- [WHAT IS BEING ASKED]:
Copy the records exactly, leaving out every picture.

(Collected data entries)
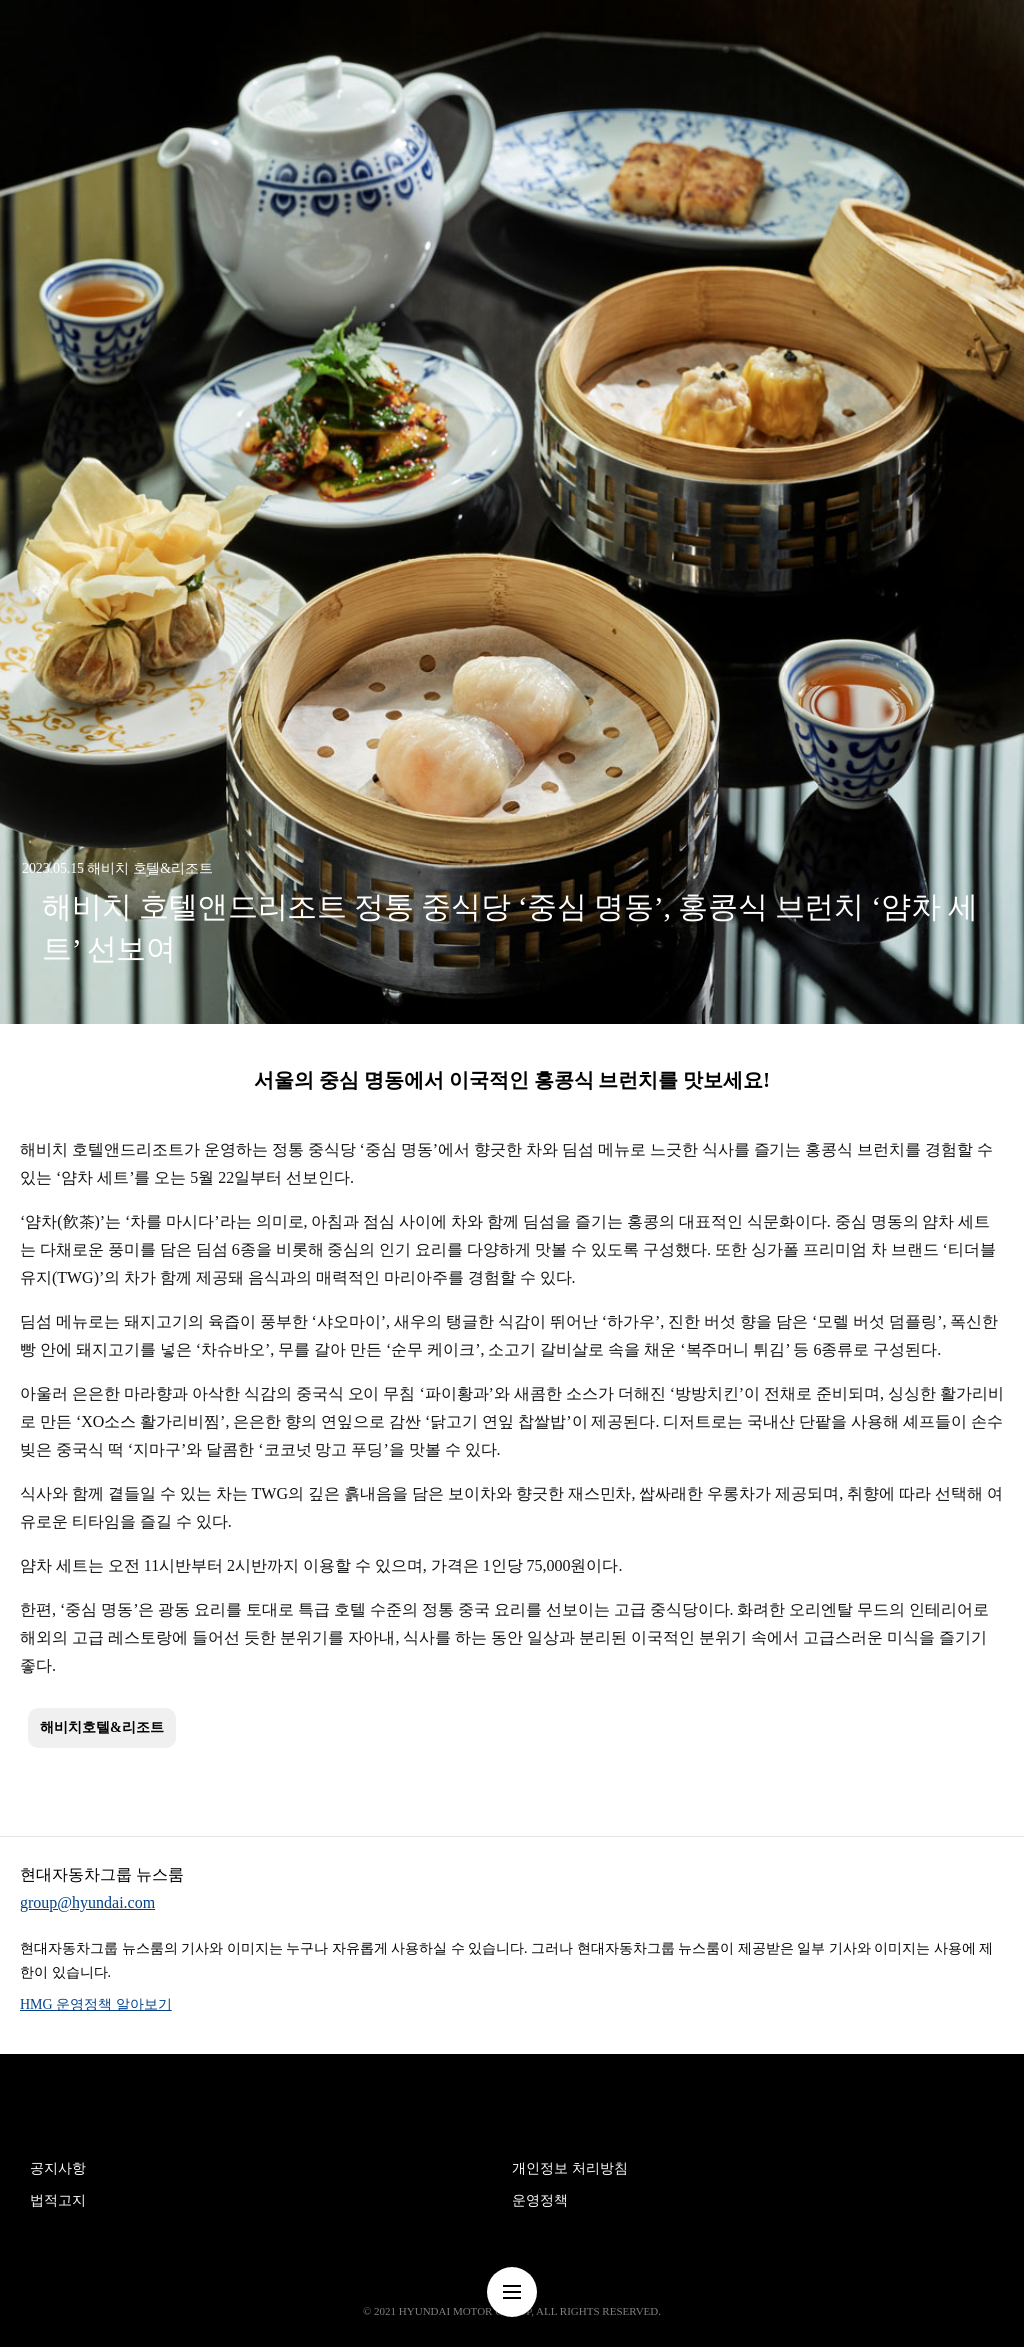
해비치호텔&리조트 (102, 1727)
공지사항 (58, 2168)
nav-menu (512, 2292)
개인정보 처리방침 (570, 2168)
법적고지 (58, 2200)
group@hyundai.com (87, 1902)
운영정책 (540, 2200)
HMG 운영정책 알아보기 (96, 2004)
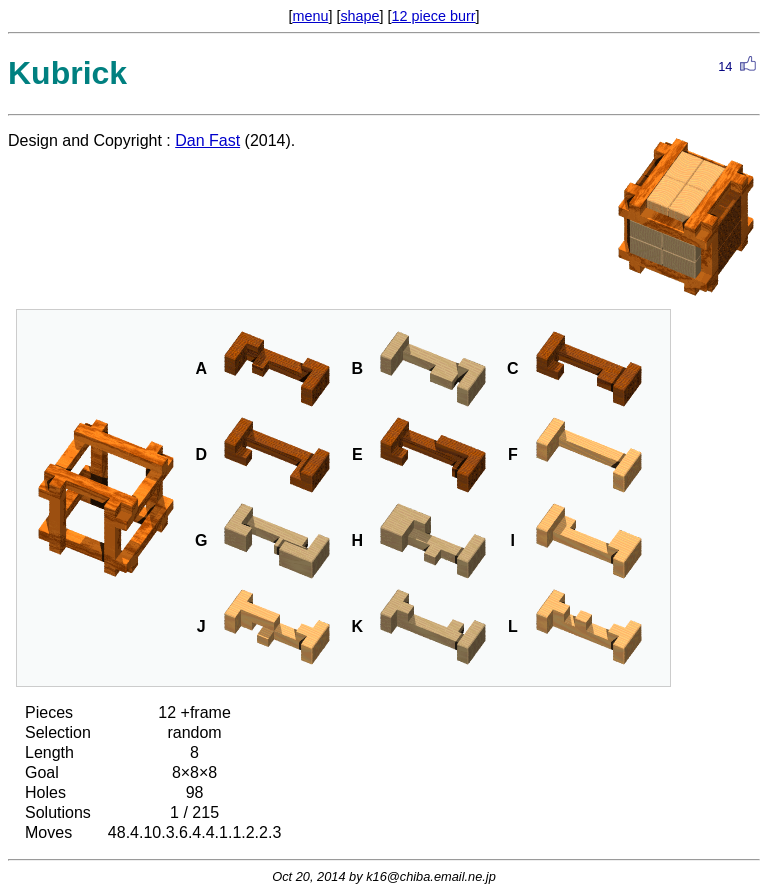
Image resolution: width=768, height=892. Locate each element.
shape (359, 16)
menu (310, 16)
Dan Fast (207, 140)
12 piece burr (434, 16)
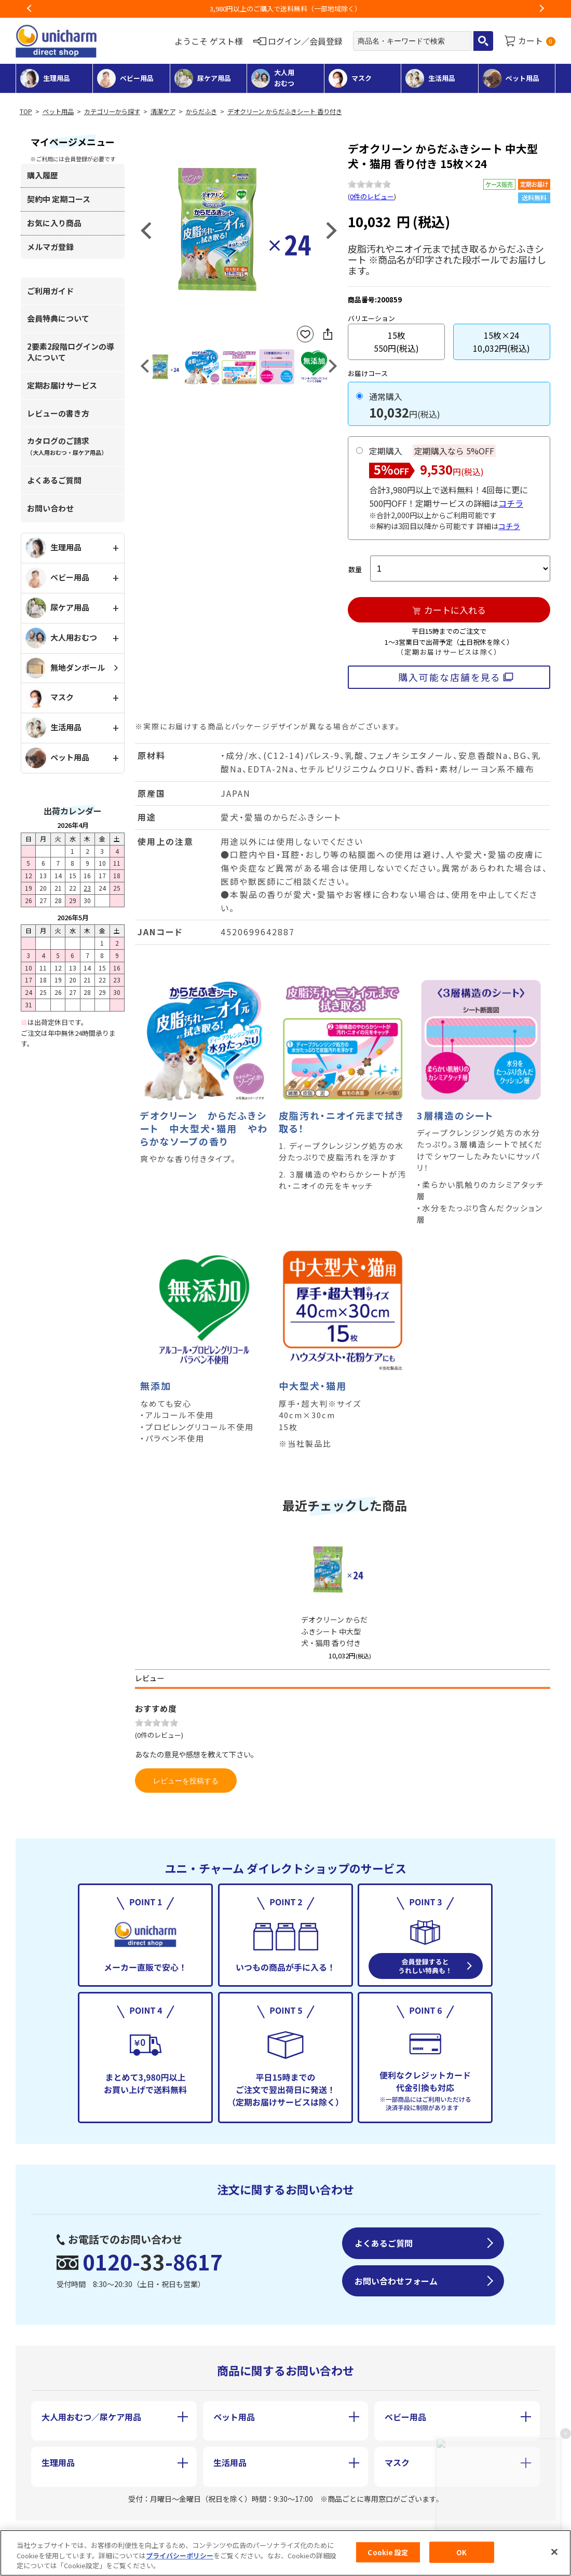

- [RESPONSE BOX]:
해비치호텔&리조트 (102, 1727)
공지사항 (58, 2168)
nav-menu (512, 2292)
개인정보 처리방침 (570, 2168)
법적고지 (58, 2200)
group@hyundai.com (87, 1902)
운영정책 (540, 2200)
HMG 운영정책 알아보기 (96, 2004)
Image resolution: width=768, height=892. Locate each element.
shape (359, 16)
menu (310, 16)
Dan Fast (207, 140)
12 piece burr (434, 16)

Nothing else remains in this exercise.